> **How to complete this task**
Leaving out any pictures, transcribe every record exactly.

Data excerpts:
##########

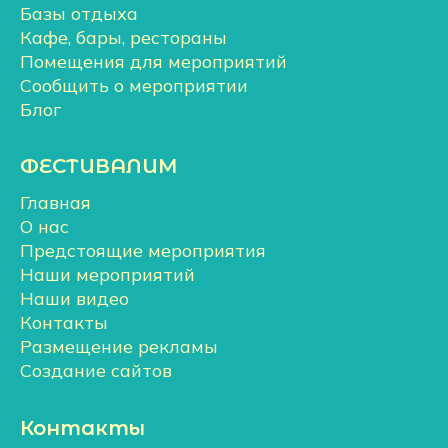
Базы отдыха
Кафе, бары, рестораны
Помещения для мероприятий
Сообщить о мероприятии
Блог
ФЕСТИВАЛИМ
Главная
О нас
Предстоящие мероприятия
Наши мероприятий
Наши видео
Контакты
Размещение рекламы
Создание сайтов
Контакты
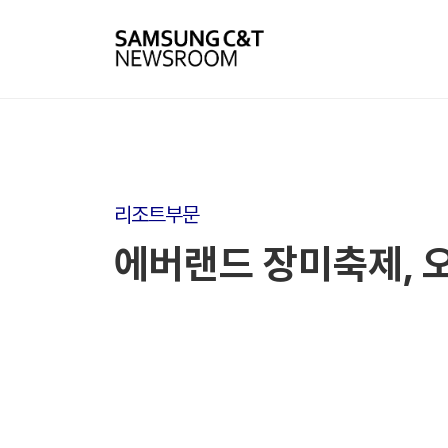
리조트부문
에버랜드 장미축제, 오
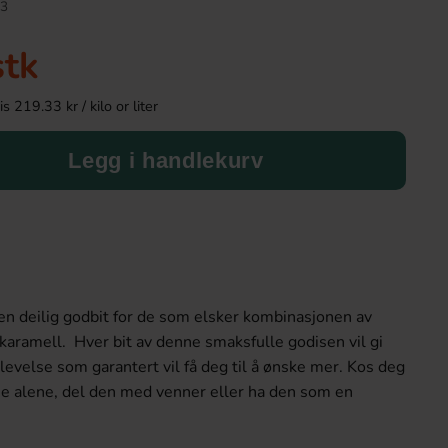
3
stk
 219.33 kr / kilo or liter
Legg i handlekurv
Capri-Sun Ice Pops 10 x 40ml
PG Tips Tea Bags 8
en deilig godbit for de som elsker kombinasjonen av
54.90 kr
89.90 k
karamell. Hver bit av denne smaksfulle godisen vil gi
evelse som garantert vil få deg til å ønske mer. Kos deg
Köp
Köp
e alene, del den med venner eller ha den som en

##########

> **Exercise solution**
Базы отдыха
Кафе, бары, рестораны
Помещения для мероприятий
Сообщить о мероприятии
Блог
ФЕСТИВАЛИМ
Главная
О нас
Предстоящие мероприятия
Наши мероприятий
Наши видео
Контакты
Размещение рекламы
Создание сайтов
Контакты
리조트부문
에버랜드 장미축제, 오
3
stk
 219.33 kr / kilo or liter
Legg i handlekurv
Capri-Sun Ice Pops 10 x 40ml
PG Tips Tea Bags 8
en deilig godbit for de som elsker kombinasjonen av
54.90 kr
89.90 k
karamell. Hver bit av denne smaksfulle godisen vil gi
evelse som garantert vil få deg til å ønske mer. Kos deg
Köp
Köp
e alene, del den med venner eller ha den som en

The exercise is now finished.